Wadjkare was an ancient Egyptian pharaoh of the Eighth dynasty who reigned c. 2150 BC during the First Intermediate Period. He is considered to be a very obscure figure in Egyptian history.

Identity 
Wadjkare is mentioned only once: in a royal limestone tablet known as Coptos Decree R (Cairo museum; obj. JE 41894), which is said to have been created by the king himself. It contains a list of punishments for everyone who dares to damage or plunder a shrine dedicated to the god Min-of-Coptos. However, from an archaeological standpoint there is nothing else known about this king. His existence is questioned by some scholars, because he is not mentioned in any Ramesside king list.

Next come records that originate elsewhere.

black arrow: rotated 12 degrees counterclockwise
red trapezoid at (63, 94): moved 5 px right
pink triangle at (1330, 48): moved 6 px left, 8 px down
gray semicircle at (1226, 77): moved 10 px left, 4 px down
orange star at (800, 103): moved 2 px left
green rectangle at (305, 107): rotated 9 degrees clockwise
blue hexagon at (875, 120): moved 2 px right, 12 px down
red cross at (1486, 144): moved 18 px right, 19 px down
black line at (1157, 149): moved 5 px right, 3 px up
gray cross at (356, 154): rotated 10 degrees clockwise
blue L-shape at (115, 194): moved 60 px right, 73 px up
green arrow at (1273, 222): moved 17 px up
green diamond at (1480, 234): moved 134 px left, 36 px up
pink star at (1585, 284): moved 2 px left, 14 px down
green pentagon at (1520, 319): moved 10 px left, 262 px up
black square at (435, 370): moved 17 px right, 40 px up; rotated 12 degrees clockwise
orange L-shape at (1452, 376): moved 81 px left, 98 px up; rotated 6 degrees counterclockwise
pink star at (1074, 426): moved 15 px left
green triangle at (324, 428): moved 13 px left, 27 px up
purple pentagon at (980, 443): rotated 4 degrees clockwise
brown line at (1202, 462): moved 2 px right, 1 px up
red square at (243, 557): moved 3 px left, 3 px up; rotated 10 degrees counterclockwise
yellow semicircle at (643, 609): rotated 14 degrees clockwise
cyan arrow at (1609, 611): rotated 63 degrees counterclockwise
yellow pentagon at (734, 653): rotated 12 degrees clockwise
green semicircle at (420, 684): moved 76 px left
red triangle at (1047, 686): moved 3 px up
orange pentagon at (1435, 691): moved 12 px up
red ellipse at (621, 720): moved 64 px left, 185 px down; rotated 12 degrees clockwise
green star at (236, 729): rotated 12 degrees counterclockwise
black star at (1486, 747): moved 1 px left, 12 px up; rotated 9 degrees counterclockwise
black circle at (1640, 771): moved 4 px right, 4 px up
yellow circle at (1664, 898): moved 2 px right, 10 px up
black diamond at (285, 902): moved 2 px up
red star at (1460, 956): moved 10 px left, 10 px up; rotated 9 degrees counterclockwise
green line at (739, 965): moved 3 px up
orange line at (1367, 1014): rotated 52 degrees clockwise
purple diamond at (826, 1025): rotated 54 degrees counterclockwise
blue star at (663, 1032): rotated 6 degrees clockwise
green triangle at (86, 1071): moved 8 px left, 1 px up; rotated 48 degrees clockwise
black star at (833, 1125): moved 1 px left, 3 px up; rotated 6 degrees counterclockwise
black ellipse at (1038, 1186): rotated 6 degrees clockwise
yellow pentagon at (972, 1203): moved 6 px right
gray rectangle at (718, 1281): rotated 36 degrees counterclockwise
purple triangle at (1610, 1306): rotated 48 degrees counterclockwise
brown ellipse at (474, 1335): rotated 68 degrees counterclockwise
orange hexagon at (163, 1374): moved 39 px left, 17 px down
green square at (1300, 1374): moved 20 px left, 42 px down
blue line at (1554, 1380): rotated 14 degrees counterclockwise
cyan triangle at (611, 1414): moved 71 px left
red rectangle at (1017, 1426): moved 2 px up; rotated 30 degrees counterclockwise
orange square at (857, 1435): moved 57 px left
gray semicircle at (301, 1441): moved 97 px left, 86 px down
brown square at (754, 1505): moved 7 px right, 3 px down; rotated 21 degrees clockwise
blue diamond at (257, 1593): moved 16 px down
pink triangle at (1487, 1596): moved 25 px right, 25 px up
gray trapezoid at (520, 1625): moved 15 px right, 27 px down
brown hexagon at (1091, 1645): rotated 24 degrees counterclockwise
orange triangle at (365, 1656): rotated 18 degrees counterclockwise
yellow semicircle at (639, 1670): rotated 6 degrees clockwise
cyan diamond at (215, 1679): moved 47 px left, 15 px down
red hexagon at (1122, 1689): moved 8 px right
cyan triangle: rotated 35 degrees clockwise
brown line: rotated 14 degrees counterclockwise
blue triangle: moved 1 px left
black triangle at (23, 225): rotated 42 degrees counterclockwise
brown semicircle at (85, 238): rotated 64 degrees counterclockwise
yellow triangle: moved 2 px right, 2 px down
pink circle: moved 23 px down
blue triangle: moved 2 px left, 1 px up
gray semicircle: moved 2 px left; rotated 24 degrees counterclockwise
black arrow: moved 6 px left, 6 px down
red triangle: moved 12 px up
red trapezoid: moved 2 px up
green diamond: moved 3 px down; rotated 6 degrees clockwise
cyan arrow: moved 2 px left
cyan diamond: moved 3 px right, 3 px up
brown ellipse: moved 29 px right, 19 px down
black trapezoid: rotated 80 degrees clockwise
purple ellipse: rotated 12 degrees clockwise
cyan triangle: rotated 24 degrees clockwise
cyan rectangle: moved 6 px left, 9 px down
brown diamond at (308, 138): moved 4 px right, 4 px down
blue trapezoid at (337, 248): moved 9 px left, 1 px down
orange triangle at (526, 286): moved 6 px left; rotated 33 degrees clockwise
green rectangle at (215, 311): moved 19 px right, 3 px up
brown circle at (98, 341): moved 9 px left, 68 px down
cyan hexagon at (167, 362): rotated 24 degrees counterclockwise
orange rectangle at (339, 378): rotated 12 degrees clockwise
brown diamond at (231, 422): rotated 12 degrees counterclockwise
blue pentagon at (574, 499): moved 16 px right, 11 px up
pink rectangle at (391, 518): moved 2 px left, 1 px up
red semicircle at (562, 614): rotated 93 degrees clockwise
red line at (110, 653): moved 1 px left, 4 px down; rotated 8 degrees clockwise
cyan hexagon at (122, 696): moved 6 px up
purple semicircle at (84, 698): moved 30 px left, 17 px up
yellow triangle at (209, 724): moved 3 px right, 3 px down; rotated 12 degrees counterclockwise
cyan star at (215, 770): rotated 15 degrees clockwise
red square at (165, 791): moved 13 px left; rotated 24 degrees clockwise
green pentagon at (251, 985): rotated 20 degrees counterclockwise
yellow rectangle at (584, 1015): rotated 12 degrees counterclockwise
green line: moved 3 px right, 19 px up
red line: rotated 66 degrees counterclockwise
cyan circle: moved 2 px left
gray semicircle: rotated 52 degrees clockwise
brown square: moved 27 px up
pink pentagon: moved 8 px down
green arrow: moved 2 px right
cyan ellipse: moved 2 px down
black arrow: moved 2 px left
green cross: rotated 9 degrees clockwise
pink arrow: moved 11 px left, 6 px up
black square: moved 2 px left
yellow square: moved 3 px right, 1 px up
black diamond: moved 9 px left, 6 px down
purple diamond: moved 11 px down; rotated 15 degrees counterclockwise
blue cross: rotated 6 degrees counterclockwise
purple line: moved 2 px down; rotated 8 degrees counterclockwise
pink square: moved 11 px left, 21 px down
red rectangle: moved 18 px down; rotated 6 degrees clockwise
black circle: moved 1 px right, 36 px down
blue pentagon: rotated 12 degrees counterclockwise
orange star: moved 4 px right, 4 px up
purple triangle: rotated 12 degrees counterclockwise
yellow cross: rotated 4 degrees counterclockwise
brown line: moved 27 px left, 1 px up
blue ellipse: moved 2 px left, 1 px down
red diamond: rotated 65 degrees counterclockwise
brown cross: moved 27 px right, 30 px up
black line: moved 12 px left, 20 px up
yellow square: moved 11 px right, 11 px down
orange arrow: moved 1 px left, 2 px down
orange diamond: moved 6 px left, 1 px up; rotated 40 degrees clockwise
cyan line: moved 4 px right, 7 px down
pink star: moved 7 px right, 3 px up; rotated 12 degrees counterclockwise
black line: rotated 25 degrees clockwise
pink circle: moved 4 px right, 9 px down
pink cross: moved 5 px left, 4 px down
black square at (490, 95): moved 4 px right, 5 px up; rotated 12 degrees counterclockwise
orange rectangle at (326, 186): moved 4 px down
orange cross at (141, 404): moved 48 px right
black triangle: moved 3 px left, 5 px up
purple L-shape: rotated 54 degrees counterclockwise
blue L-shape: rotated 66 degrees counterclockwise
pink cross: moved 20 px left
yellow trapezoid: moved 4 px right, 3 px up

A rock inscription in Nubia mentions a king that in the past was tentatively read as Wadjkare. It is believed nowadays that the royal name on the inscription is Menkhkare, the throne name of the Eleventh Dynasty local ruler Segerseni.

Scholars such as Farouk Gomaà and William C. Hayes identify the Horus name Djemed-ib-taui with a ruler named Neferirkare and equate Wadjkare with an obscure ruler named Hor-Khabaw. Hans Goedicke sees Wadjkare as the predecessor of Djemed-ib-taui and assigns both rulers to the 9th dynasty.